◆ Exercise requirements:
Transcribe the data exactly, stopping after the "receive a welcome email with all your" line.

◆ Records provided:
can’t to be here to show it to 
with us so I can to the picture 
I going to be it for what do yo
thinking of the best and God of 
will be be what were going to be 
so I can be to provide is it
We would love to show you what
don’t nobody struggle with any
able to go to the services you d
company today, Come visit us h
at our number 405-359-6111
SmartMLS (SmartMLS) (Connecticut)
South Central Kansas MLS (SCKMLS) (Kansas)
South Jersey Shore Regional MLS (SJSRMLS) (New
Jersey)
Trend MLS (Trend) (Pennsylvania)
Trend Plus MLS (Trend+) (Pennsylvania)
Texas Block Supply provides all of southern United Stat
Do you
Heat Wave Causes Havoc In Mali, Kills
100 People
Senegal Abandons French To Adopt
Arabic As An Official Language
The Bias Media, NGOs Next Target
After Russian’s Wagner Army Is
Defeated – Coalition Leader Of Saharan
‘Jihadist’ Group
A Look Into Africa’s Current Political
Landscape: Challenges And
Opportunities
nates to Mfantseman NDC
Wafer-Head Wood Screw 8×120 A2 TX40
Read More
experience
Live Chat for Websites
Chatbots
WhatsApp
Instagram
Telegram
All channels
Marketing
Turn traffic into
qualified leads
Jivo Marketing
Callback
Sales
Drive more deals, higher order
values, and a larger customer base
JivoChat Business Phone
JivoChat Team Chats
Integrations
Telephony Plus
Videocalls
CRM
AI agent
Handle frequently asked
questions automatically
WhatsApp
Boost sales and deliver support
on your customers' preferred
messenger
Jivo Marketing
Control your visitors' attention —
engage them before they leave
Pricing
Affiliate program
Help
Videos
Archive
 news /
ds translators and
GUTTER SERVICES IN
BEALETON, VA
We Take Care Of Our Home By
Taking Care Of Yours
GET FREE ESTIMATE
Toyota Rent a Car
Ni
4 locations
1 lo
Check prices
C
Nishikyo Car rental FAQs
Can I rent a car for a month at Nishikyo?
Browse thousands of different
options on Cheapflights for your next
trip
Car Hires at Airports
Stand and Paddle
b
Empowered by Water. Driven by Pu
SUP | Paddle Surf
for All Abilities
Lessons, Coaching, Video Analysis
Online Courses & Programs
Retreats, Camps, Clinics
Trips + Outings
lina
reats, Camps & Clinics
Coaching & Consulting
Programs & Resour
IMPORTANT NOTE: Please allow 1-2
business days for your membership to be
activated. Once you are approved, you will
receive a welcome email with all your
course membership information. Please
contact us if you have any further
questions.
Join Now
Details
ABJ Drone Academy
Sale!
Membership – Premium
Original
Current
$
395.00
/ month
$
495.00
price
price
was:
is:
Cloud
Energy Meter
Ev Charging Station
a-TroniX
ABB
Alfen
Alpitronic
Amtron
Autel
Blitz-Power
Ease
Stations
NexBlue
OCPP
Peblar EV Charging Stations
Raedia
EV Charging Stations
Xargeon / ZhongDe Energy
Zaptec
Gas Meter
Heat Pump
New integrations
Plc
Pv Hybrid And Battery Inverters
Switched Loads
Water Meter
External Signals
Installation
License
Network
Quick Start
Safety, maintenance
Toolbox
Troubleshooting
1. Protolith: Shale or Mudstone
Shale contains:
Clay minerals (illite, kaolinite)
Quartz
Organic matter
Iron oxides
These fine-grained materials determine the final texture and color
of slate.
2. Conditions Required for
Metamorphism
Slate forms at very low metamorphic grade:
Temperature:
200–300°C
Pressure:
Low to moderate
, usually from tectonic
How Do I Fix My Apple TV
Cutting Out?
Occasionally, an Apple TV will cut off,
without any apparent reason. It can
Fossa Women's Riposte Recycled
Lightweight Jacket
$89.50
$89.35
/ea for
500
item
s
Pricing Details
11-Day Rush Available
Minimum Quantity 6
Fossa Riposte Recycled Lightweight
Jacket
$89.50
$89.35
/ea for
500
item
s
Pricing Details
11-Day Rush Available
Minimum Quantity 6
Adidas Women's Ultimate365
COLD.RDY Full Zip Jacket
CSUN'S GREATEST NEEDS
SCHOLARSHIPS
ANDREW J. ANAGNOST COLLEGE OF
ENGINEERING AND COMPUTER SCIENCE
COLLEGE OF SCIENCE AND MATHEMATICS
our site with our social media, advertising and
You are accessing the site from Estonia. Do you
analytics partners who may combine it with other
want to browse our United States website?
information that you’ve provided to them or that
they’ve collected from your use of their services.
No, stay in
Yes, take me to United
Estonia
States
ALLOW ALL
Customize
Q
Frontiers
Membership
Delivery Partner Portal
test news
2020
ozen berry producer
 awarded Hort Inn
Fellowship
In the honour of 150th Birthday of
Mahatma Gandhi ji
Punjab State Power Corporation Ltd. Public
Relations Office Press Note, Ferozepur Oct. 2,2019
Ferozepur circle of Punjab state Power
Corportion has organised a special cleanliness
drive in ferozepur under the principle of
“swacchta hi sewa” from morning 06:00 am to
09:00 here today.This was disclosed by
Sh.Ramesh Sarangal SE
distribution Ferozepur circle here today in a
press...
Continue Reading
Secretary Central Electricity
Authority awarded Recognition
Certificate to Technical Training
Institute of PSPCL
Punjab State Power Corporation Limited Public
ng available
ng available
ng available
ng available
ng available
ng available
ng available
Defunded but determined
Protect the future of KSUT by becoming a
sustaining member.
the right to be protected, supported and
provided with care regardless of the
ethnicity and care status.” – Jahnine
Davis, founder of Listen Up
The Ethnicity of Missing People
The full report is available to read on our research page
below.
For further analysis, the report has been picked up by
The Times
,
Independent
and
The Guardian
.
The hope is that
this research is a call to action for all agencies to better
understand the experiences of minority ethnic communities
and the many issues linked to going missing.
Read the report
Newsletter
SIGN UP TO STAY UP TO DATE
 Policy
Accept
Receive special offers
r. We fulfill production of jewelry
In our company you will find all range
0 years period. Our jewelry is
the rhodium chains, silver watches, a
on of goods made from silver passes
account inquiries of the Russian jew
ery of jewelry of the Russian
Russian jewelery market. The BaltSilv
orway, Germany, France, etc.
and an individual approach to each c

◆ Your solution:
can’t to be here to show it to 
with us so I can to the picture 
I going to be it for what do yo
thinking of the best and God of 
will be be what were going to be 
so I can be to provide is it
We would love to show you what
don’t nobody struggle with any
able to go to the services you d
company today, Come visit us h
at our number 405-359-6111
SmartMLS (SmartMLS) (Connecticut)
South Central Kansas MLS (SCKMLS) (Kansas)
South Jersey Shore Regional MLS (SJSRMLS) (New
Jersey)
Trend MLS (Trend) (Pennsylvania)
Trend Plus MLS (Trend+) (Pennsylvania)
Texas Block Supply provides all of southern United Stat
Do you
Heat Wave Causes Havoc In Mali, Kills
100 People
Senegal Abandons French To Adopt
Arabic As An Official Language
The Bias Media, NGOs Next Target
After Russian’s Wagner Army Is
Defeated – Coalition Leader Of Saharan
‘Jihadist’ Group
A Look Into Africa’s Current Political
Landscape: Challenges And
Opportunities
nates to Mfantseman NDC
Wafer-Head Wood Screw 8×120 A2 TX40
Read More
experience
Live Chat for Websites
Chatbots
WhatsApp
Instagram
Telegram
All channels
Marketing
Turn traffic into
qualified leads
Jivo Marketing
Callback
Sales
Drive more deals, higher order
values, and a larger customer base
JivoChat Business Phone
JivoChat Team Chats
Integrations
Telephony Plus
Videocalls
CRM
AI agent
Handle frequently asked
questions automatically
WhatsApp
Boost sales and deliver support
on your customers' preferred
messenger
Jivo Marketing
Control your visitors' attention —
engage them before they leave
Pricing
Affiliate program
Help
Videos
Archive
 news /
ds translators and
GUTTER SERVICES IN
BEALETON, VA
We Take Care Of Our Home By
Taking Care Of Yours
GET FREE ESTIMATE
Toyota Rent a Car
Ni
4 locations
1 lo
Check prices
C
Nishikyo Car rental FAQs
Can I rent a car for a month at Nishikyo?
Browse thousands of different
options on Cheapflights for your next
trip
Car Hires at Airports
Stand and Paddle
b
Empowered by Water. Driven by Pu
SUP | Paddle Surf
for All Abilities
Lessons, Coaching, Video Analysis
Online Courses & Programs
Retreats, Camps, Clinics
Trips + Outings
lina
reats, Camps & Clinics
Coaching & Consulting
Programs & Resour
IMPORTANT NOTE: Please allow 1-2
business days for your membership to be
activated. Once you are approved, you will
receive a welcome email with all your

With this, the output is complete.